Dal 1 maggio 2015 i lavoratori disoccupati possono fruire di un nuovo ammortizzatore sociale, la Naspi. Per poter beneficiare dell’assegno di disoccupazione bisogna avere i requisiti richiesti che sono:  

  • disoccupazione
  • 13 settimane di contribuzione accreditate nei 4 anni precedenti
  • 30 giornate di lavoro effettivo nei 12 mesi precedenti la richiesta

  Per i lavoratori che hanno sospeso l’Aspi per un contratto di lavoro inferiore a 6 mesi, c’è la possibilità di poter riprendere, dopo il 1 maggio 2015, il godimento dell’indennità di disoccupazione e una volta terminato il residuo di Aspi il lavoratore può, anche, far domanda per la Naspi richiedendo il conteggio delle settimane di retribuzione derivanti dall’ultimo rapporto di lavoro per il quale era stata sospesa l’Aspi (a patto che non siano trascorsi più di 68 giorni dalla cessazione del rapporto di lavoro).

 

Lavoratori precari e Naspi

Che cosa accade a quei lavoratori precari che nel corso del quadriennio precedente hanno fruito di una o più indennità di disoccupazione, come accade ai lavoratori precari (in particolare i docenti che ogni anno, almeno una volta, interrompono il rapporto di lavoro maturando il diritto alla disoccupazione)?   La situazione diventa molto complicata poiché dal calcolo della durata della Naspi devono essere scomputati tutti i periodi delle prestazioni già fruite.
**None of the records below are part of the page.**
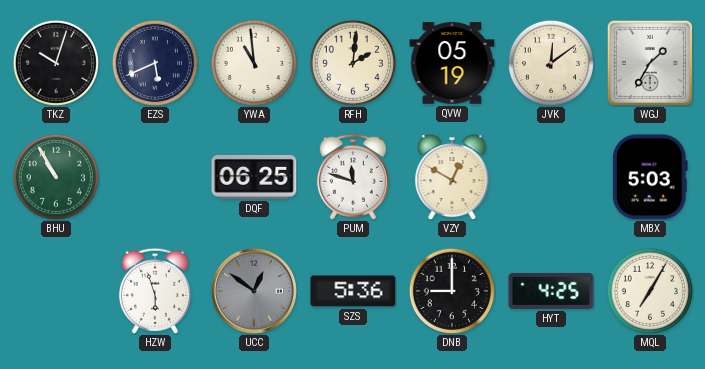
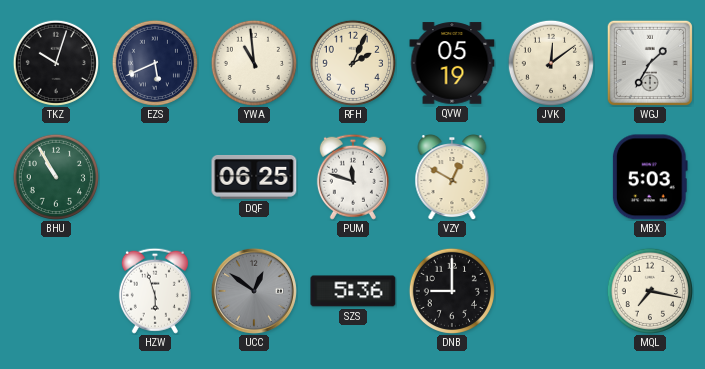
RFH: 2:01 -> 2:04
HYT: 4:25 -> none
MQL: 7:05 -> 7:17
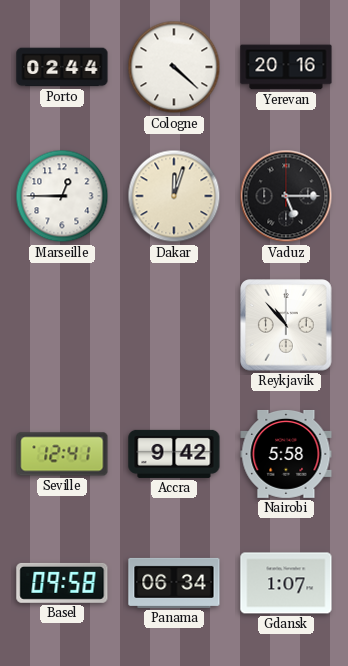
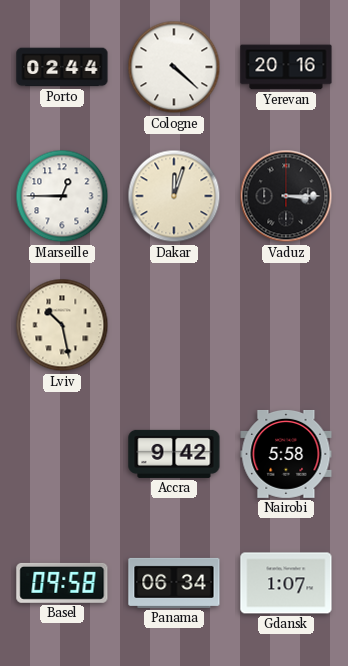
Vaduz: 5:15 -> 3:15
Lviv: none -> 10:28
Reykjavik: 10:53 -> none
Seville: 12:41 -> none
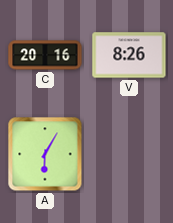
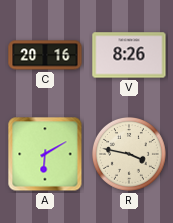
A: 6:05 -> 6:10
R: none -> 3:47
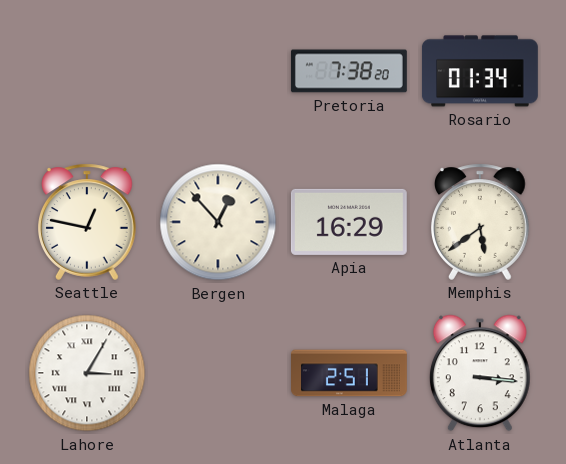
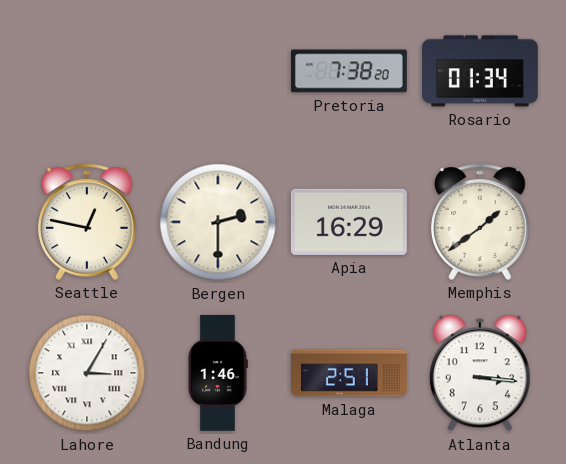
Bergen: 12:53 -> 2:30
Memphis: 5:39 -> 1:39
Bandung: none -> 1:46
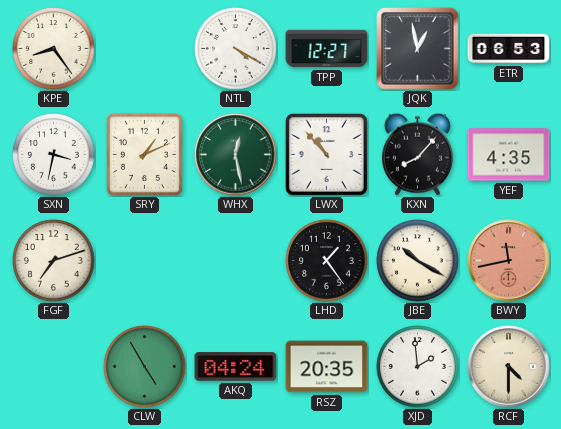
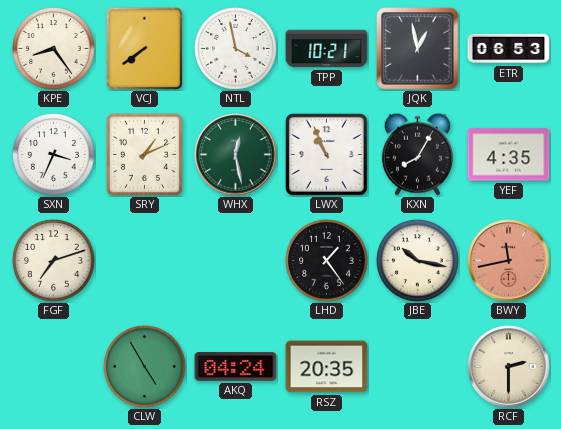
VCJ: none -> 7:39
NTL: 4:20 -> 3:58
TPP: 12:27 -> 10:21
SXN: 3:32 -> 3:34
LWX: 10:53 -> 10:56
KXN: 8:07 -> 8:05
JBE: 10:20 -> 10:17
XJD: 1:59 -> none
RCF: 4:30 -> 2:30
Il calcolo avviene sottraendo il minor valore tra il numero di settimane di prestazione fruita con il numero di settimane di contribuzione precedenti all’evento di godimento.   In questo modo se un lavoratore precario ha fruito, ipoteticamente di un assegno ASPI per 52 settimane nel quadriennio precedente, la richiesta della Naspi, considerando un’interruzione di un anno nel versamento dei contributi, le settimane utili alla Naspi sarebbero 156 che sarebbero ridotte a 104 sottraendo le 52 settimane già fruite con l’ASPI. Questo solo se, nell’anno precedente la fruizione dell’ASPI erano state versate 52 settimane di contributi. Se le settimane di contributi versate in questo periodo fossero meno di 52 al lavoratore spetta una salvaguardia permettendo lo scomputo soltanto del minor numero di settimane ricadenti in quel periodo.

  I precari, che vedono malgrado il loro volere, interrompersi il rapporto di lavoro ogni anno, sono la categoria maggiormente ferita dalla NASPI poiché la prestazione di cui potranno godere sarà notevolmente inferiore a quella di cui può avvantaggiarsi un lavoratore che perde il lavoro per la prima volta nell’arco di 4 anni.